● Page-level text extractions

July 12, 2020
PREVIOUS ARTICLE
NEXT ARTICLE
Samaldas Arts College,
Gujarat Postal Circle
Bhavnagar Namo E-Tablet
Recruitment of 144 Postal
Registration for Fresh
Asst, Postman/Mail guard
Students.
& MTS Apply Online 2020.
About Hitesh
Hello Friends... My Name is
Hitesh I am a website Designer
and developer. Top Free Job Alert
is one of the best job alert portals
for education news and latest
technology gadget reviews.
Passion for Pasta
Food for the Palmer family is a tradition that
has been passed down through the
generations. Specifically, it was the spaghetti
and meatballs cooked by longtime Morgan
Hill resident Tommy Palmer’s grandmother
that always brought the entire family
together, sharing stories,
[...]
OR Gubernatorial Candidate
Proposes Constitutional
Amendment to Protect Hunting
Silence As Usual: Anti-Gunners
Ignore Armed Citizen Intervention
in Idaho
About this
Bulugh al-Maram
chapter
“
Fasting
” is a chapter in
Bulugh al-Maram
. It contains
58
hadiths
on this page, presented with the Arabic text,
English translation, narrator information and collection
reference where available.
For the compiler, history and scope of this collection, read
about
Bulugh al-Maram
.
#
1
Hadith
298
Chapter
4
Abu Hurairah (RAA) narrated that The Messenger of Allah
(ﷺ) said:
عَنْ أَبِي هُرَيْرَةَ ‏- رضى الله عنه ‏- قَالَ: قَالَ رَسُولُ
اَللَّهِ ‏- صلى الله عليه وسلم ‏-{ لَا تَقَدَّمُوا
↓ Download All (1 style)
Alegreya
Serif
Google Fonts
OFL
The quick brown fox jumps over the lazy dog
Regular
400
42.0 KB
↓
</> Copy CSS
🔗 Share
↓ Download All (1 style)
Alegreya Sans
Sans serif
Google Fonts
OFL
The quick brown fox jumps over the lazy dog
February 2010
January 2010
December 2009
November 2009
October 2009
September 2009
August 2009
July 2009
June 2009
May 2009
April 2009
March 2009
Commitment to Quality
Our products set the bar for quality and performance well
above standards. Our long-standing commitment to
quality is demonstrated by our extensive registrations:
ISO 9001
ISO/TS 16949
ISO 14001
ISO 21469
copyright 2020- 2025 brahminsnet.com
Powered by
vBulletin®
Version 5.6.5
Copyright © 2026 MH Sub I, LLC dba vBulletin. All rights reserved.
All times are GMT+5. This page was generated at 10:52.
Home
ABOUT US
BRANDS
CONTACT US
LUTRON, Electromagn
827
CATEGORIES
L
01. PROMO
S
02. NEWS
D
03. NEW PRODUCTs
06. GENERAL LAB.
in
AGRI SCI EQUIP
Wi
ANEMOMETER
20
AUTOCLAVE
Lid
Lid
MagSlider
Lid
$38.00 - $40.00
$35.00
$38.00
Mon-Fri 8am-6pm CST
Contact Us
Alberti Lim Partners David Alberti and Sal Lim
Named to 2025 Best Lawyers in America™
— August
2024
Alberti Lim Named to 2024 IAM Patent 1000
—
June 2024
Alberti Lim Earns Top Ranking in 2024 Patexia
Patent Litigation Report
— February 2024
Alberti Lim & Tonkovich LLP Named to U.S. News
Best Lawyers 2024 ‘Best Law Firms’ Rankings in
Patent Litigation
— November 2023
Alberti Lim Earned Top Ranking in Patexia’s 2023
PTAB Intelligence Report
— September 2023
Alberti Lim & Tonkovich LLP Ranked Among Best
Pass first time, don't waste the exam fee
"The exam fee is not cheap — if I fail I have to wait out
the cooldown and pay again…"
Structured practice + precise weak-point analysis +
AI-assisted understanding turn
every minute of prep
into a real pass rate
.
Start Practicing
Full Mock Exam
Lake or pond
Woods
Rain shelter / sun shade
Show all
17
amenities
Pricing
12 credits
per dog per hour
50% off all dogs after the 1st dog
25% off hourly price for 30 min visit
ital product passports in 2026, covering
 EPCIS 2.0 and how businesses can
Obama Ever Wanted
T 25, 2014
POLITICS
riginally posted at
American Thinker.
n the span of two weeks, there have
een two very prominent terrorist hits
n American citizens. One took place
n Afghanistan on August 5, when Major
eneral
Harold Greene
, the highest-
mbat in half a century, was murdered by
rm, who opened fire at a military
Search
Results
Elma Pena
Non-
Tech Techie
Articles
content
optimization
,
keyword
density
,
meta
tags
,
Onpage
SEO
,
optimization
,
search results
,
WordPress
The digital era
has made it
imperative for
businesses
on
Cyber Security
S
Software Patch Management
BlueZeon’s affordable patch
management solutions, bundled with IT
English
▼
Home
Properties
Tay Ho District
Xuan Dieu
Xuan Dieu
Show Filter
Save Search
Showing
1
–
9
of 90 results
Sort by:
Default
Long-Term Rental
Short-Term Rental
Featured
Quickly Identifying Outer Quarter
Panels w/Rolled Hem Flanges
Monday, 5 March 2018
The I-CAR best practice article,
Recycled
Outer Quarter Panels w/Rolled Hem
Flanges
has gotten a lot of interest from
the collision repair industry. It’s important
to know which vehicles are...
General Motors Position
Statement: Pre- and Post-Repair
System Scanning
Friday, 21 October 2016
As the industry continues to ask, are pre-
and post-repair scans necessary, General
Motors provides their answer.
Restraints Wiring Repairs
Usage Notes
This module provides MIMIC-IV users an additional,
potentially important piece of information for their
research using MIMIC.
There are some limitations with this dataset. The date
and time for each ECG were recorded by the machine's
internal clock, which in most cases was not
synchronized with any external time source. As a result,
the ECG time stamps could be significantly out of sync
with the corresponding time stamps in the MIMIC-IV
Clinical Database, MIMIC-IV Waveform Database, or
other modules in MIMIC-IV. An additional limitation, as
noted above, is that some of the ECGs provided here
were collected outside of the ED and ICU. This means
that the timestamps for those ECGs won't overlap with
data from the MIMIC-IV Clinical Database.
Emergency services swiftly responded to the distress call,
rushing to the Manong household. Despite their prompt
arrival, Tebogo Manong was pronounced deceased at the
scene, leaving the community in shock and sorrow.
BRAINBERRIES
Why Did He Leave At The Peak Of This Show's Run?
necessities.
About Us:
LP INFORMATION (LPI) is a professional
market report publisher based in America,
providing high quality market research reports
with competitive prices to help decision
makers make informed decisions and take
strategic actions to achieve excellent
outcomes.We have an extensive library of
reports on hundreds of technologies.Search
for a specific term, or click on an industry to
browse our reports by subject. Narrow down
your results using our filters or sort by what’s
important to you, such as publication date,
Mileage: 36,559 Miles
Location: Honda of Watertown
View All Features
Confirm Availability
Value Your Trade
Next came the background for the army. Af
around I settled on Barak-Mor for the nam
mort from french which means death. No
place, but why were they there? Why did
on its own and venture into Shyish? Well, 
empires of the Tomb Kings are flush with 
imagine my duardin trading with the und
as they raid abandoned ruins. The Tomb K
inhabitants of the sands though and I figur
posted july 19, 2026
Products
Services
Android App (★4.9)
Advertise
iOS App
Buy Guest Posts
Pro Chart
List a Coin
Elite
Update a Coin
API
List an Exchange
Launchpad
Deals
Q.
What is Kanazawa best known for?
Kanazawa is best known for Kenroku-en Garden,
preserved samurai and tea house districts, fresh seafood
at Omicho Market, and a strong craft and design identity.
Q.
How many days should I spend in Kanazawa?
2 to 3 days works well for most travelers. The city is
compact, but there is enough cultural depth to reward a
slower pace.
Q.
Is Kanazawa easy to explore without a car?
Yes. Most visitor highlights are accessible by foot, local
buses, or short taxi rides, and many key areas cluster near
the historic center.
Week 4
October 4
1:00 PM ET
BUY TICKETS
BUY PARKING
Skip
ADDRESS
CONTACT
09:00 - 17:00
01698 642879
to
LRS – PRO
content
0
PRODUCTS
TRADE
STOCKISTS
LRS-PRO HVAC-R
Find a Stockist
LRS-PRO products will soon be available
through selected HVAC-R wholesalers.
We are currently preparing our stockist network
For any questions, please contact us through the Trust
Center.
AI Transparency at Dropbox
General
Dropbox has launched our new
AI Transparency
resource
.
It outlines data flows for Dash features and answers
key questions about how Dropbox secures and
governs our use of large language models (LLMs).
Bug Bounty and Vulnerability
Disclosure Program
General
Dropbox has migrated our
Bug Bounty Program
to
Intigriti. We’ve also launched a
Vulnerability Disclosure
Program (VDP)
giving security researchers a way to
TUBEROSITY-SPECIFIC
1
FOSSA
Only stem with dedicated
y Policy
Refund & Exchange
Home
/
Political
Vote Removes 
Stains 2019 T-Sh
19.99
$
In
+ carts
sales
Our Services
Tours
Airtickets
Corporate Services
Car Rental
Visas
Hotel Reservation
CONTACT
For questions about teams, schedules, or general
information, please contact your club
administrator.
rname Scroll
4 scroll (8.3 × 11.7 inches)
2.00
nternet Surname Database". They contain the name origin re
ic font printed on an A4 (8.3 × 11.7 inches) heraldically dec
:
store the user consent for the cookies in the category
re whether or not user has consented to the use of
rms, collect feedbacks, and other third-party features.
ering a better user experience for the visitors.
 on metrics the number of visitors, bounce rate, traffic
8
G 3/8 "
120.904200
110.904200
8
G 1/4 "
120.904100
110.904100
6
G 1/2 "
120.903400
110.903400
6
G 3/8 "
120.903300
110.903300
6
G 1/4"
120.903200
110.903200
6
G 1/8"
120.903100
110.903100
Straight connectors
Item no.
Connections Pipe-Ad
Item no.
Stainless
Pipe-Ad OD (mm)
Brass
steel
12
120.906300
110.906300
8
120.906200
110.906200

● Exercise goal
Your answer must be the lines from the one containing "Vote Removes" through the last line of the entries, copied exactly, with no other lines.

● Your solution
Vote Removes 
Stains 2019 T-Sh
19.99
$
In
+ carts
sales
Our Services
Tours
Airtickets
Corporate Services
Car Rental
Visas
Hotel Reservation
CONTACT
For questions about teams, schedules, or general
information, please contact your club
administrator.
rname Scroll
4 scroll (8.3 × 11.7 inches)
2.00
nternet Surname Database". They contain the name origin re
ic font printed on an A4 (8.3 × 11.7 inches) heraldically dec
:
store the user consent for the cookies in the category
re whether or not user has consented to the use of
rms, collect feedbacks, and other third-party features.
ering a better user experience for the visitors.
 on metrics the number of visitors, bounce rate, traffic
8
G 3/8 "
120.904200
110.904200
8
G 1/4 "
120.904100
110.904100
6
G 1/2 "
120.903400
110.903400
6
G 3/8 "
120.903300
110.903300
6
G 1/4"
120.903200
110.903200
6
G 1/8"
120.903100
110.903100
Straight connectors
Item no.
Connections Pipe-Ad
Item no.
Stainless
Pipe-Ad OD (mm)
Brass
steel
12
120.906300
110.906300
8
120.906200
110.906200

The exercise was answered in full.